Any process that combines unlimited "wants" with limited resources yields optimism. In the case of an agile development project without a bounded scope, master plan for delivering that scope, and an understanding of the "capacity for work" of the development team - results optimism.
As Kent Beck mentions
Optimism is the disease of software development, feedback is the cure.
So what kind of "feedback" is needed:
- What is the capacity for work? - How many stories, function points, features, capabilities can be produced for each period of measure. These periods can be weeks, months, quarters, maybe even days. But before this measure is meaningful, it needs to be calibrated.

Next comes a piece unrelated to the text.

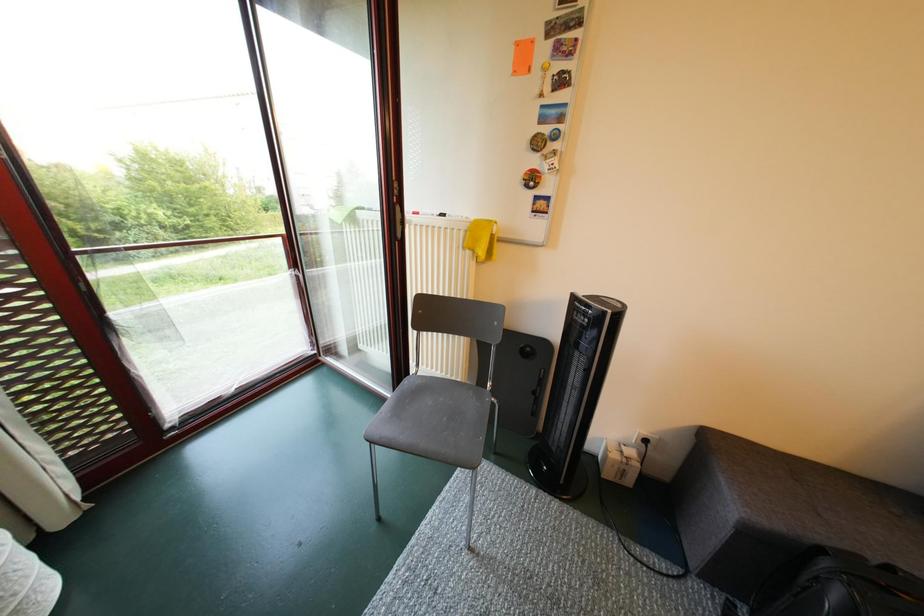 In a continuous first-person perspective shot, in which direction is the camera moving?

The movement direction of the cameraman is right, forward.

- What is the business value of each produced item?
- Are the items of equal value or do they have variance in this value?
- If there is a variance, how big is it?
- What is the breakage rate for the produced products?
- While the ideal is to produce 100% working code, this is Unit Tested code.
- Integration tested code is the real measure of breakage.
- Breakage includes requirements breakage, performance breakage, and other non-unit test measures
- What is the increasing maturity of the developed items?
This last question is the key to success of any project. The keys are are several:
- Are we heading toward a successful outcome - the measures of success are usually defined by the customer in some units meaningful by the customer. Reporting stories per iteration may be meaningful to the developers (but remember stories are yesterday's weather and not really a good predictor of the future).
- Are the produced articles (configurable end items in a formal vocabulary) supporting the business case. The agile concept of "only building things of value needs a measure of that value. A measure in the same units as the business case that defined the project. Measuring the produced value is critical to the success of any project. Be it building a software system or build a machine capable of flying to the moon.